(Page-level text extractions)
_ _ _ _
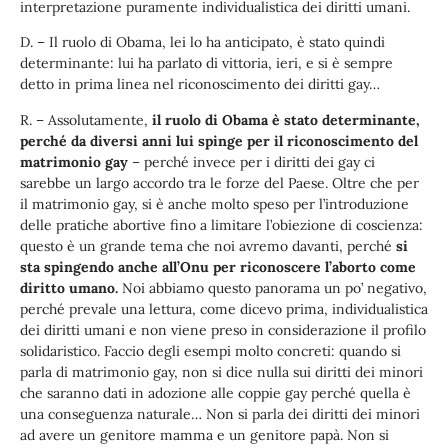
interpretazione puramente individualistica dei diritti umani.
D. – Il ruolo di Obama, lei lo ha anticipato, è stato quindi
determinante: lui ha parlato di vittoria, ieri, e si è sempre
detto in prima linea nel riconoscimento dei diritti gay…
R. – Assolutamente,
il ruolo di Obama è stato determinante,
perché da diversi anni lui spinge per il riconoscimento del
matrimonio gay
– perché invece per i diritti dei gay ci
sarebbe un largo accordo tra le forze del Paese. Oltre che per
il matrimonio gay, si è anche molto speso per l’introduzione
delle pratiche abortive fino a limitare l’obiezione di coscienza:
questo è un grande tema che noi avremo davanti, perché
si
sta spingendo anche all’Onu per riconoscere l’aborto come
diritto umano.
Noi abbiamo questo panorama un po’ negativo,
perché prevale una lettura, come dicevo prima, individualistica
dei diritti umani e non viene preso in considerazione il profilo
solidaristico. Faccio degli esempi molto concreti: quando si
parla di matrimonio gay, non si dice nulla sui diritti dei minori
che saranno dati in adozione alle coppie gay perché quella è
una conseguenza naturale… Non si parla dei diritti dei minori
ad avere un genitore mamma e un genitore papà. Non si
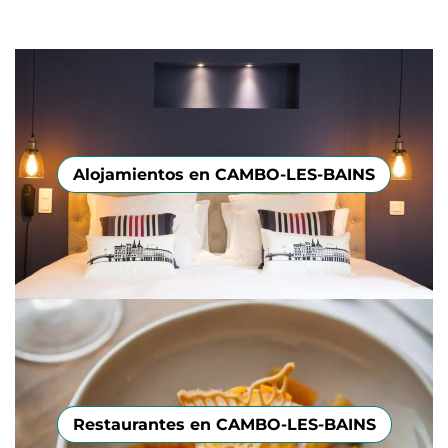
Alojamientos en CAMBO-LES-BAINS
Restaurantes en CAMBO-LES-BAINS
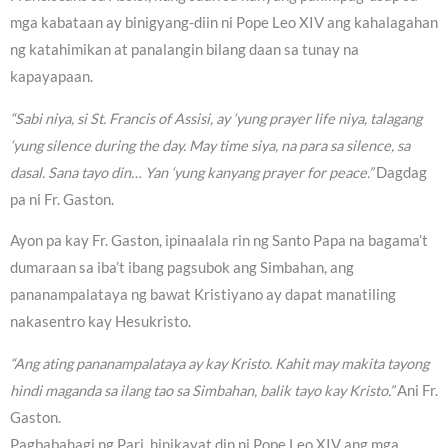
mga kabataan ay binigyang-diin ni Pope Leo XIV ang kahalagahan
ng katahimikan at panalangin bilang daan sa tunay na
kapayapaan.
“Sabi niya, si St. Francis of Assisi, ay ‘yung prayer life niya, talagang
‘yung silence during the day. May time siya, na para sa silence, sa
dasal. Sana tayo din… Yan ‘yung kanyang prayer for peace.”
Dagdag
pa ni Fr. Gaston.
Ayon pa kay Fr. Gaston, ipinaalala rin ng Santo Papa na bagama’t
dumaraan sa iba’t ibang pagsubok ang Simbahan, ang
pananampalataya ng bawat Kristiyano ay dapat manatiling
nakasentro kay Hesukristo.
“Ang ating pananampalataya ay kay Kristo. Kahit may makita tayong
hindi maganda sa ilang tao sa Simbahan, balik tayo kay Kristo.”
Ani Fr.
Gaston.
Pagbabahagi ng Pari, hinikayat din ni Pope Leo XIV ang mga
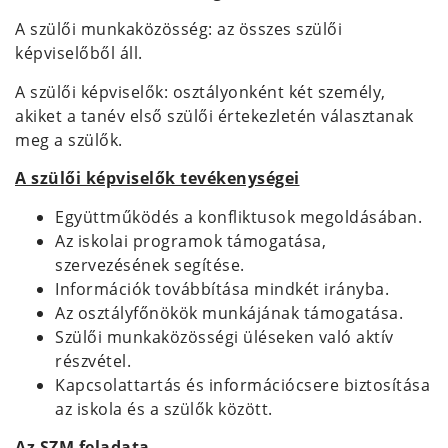
A szülői munkaközösség: az összes szülői
képviselőből áll.
A szülői képviselők: osztályonként két személy,
akiket a tanév első szülői értekezletén választanak
meg a szülők.
A szülői képviselők tevékenységei
Együttműködés a konfliktusok megoldásában.
Az iskolai programok támogatása,
szervezésének segítése.
Információk továbbítása mindkét irányba.
Az osztályfőnökök munkájának támogatása.
Szülői munkaközösségi üléseken való aktív
részvétel.
Kapcsolattartás és információcsere biztosítása
az iskola és a szülők között.
Az SZM feladata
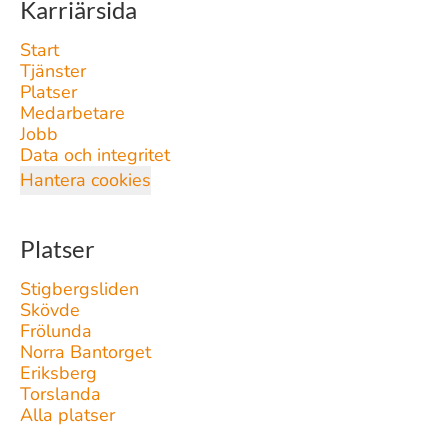
Karriärsida
Start
Tjänster
Platser
Medarbetare
Jobb
Data och integritet
Hantera cookies
Platser
Stigbergsliden
Skövde
Frölunda
Norra Bantorget
Eriksberg
Torslanda
Alla platser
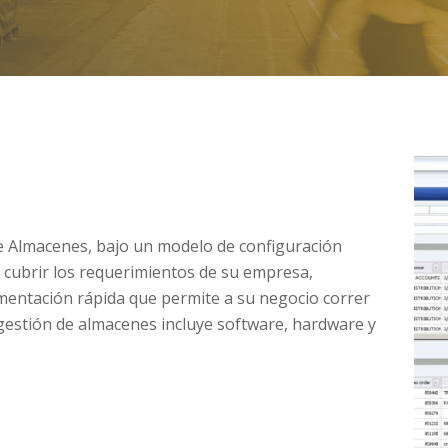
 Almacenes, bajo un modelo de configuración
a cubrir los requerimientos de su empresa,
mentación rápida que permite a su negocio correr
gestión de almacenes incluye software, hardware y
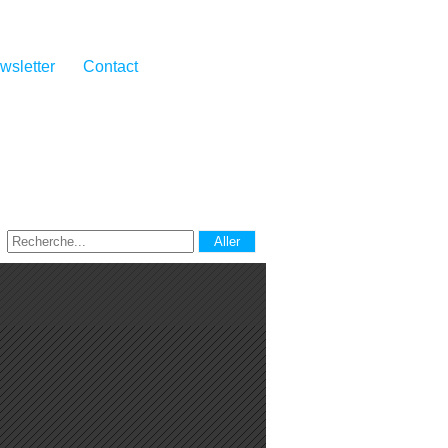
wsletter
Contact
_ _ _ _
## Directions for this task
Out of the records above, pick each line that contains the string "matrimonio".

## Written solution
matrimonio gay
il matrimonio gay, si è anche molto speso per l’introduzione
parla di matrimonio gay, non si dice nulla sui diritti dei minori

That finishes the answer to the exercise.